• Work request: Could you repeat the listing below exactly while leaving its pictures behind?

• Material provided:
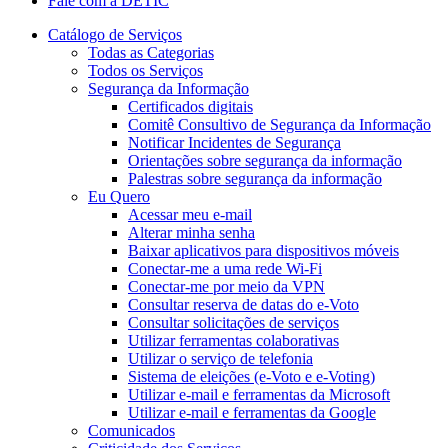
Fale com a DETIC
Catálogo de Serviços
Todas as Categorias
Todos os Serviços
Segurança da Informação
Certificados digitais
Comitê Consultivo de Segurança da Informação
Notificar Incidentes de Segurança
Orientações sobre segurança da informação
Palestras sobre segurança da informação
Eu Quero
Acessar meu e-mail
Alterar minha senha
Baixar aplicativos para dispositivos móveis
Conectar-me a uma rede Wi-Fi
Conectar-me por meio da VPN
Consultar reserva de datas do e-Voto
Consultar solicitações de serviços
Utilizar ferramentas colaborativas
Utilizar o serviço de telefonia
Sistema de eleições (e-Voto e e-Voting)
Utilizar e-mail e ferramentas da Microsoft
Utilizar e-mail e ferramentas da Google
Comunicados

• Result of this exercise:
Fale com a DETIC
Catálogo de Serviços
Todas as Categorias
Todos os Serviços
Segurança da Informação
Certificados digitais
Comitê Consultivo de Segurança da Informação
Notificar Incidentes de Segurança
Orientações sobre segurança da informação
Palestras sobre segurança da informação
Eu Quero
Acessar meu e-mail
Alterar minha senha
Baixar aplicativos para dispositivos móveis
Conectar-me a uma rede Wi-Fi
Conectar-me por meio da VPN
Consultar reserva de datas do e-Voto
Consultar solicitações de serviços
Utilizar ferramentas colaborativas
Utilizar o serviço de telefonia
Sistema de eleições (e-Voto e e-Voting)
Utilizar e-mail e ferramentas da Microsoft
Utilizar e-mail e ferramentas da Google
Comunicados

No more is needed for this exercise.